In the innovative 'Plan Einstein' scheme, asylum seekers and young Dutch people live together, learn together and work together
"Living together, learning together and working together."
That is the concept behind 'Plan Einstein', an innovative programme in the Netherlands in which refugees rebuild their lives at the very heart of the local community.
In the Overvecht district of Utrecht, nearly 400 refugees and asylum seekers, of some 170 nationalities, live in the same buildings as dozens of Dutch young people.
Refugees and locals alike have access to a training and coaching structure, supported by the European Union Cohesion Fund, and located just in front of the asylum centre.
Young Syrian refugee Dema Kadre, 21, arrived in the Netherlands just eight months ago.

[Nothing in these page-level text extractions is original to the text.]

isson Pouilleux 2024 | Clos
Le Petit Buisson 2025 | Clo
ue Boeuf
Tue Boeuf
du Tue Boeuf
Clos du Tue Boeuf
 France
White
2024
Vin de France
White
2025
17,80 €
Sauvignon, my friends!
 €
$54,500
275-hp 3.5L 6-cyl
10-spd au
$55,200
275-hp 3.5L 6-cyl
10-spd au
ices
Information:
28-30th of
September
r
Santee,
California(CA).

Living at the asylum centre, she is learning at 'Plan Einstein' where she meets people from the area. She says it has changed her life.

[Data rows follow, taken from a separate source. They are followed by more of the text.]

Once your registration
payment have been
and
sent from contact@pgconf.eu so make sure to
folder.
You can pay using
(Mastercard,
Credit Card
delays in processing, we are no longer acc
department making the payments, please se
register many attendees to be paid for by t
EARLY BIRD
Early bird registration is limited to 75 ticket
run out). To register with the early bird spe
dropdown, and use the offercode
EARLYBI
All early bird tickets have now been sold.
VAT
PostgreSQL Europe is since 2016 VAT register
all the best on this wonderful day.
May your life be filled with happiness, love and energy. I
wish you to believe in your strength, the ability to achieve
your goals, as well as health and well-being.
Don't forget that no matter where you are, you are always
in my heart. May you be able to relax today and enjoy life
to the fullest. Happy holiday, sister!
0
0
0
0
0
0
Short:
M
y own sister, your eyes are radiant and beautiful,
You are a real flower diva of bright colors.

"We are new to everything and we are communicating with the neighbourhood directly, so we feel like we are neighbours, not like we are refugees," she said.
With language classes, entrepreneurship and coaching on offer, the scheme helps asylum seekers learn skills for the future, whether they end up staying in the Netherlands or moving on. And with integration key, local residents can get to know the new arrivals, while taking classes for their own future, too.

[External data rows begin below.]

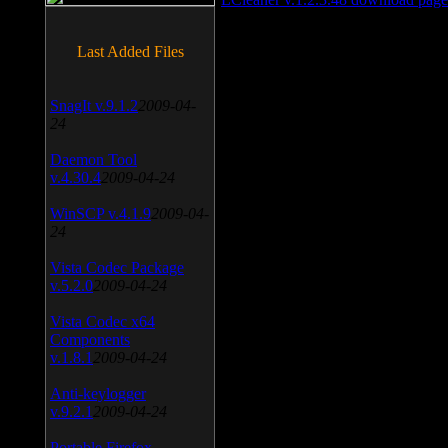
Last Added Files
SnagIt v.9.1.2
2009-04-
24
Daemon Tool
v.4.30.4
2009-04-24
WinSCP v.4.1.9
2009-04-
24
Vista Codec Package
v.5.2.0
2009-04-24
Vista Codec x64
Components
v.1.8.1
2009-04-24
Anti-keylogger
v.9.2.1
2009-04-24
Portable Firefox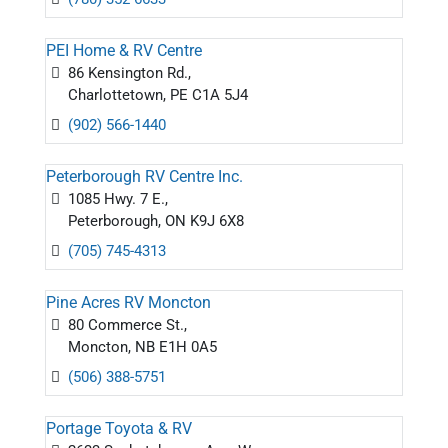
PEI Home & RV Centre
86 Kensington Rd.,
Charlottetown, PE C1A 5J4
(902) 566-1440
Peterborough RV Centre Inc.
1085 Hwy. 7 E.,
Peterborough, ON K9J 6X8
(705) 745-4313
Pine Acres RV Moncton
80 Commerce St.,
Moncton, NB E1H 0A5
(506) 388-5751
Portage Toyota & RV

"The course that I followed here, entrepreneurship, made me come into contact with the refugees and for the first moment I was thinking: 'Oh what's that going to be? But I was very surprised," said Overvecht resident, Johan Van Doorn.
"They are very nice people. And I have some friends among them now."
There are many success stories thanks to 'Plan Einstein.' Johan has started his own business and Dema will start university in September, making her dream a reality by studying international law.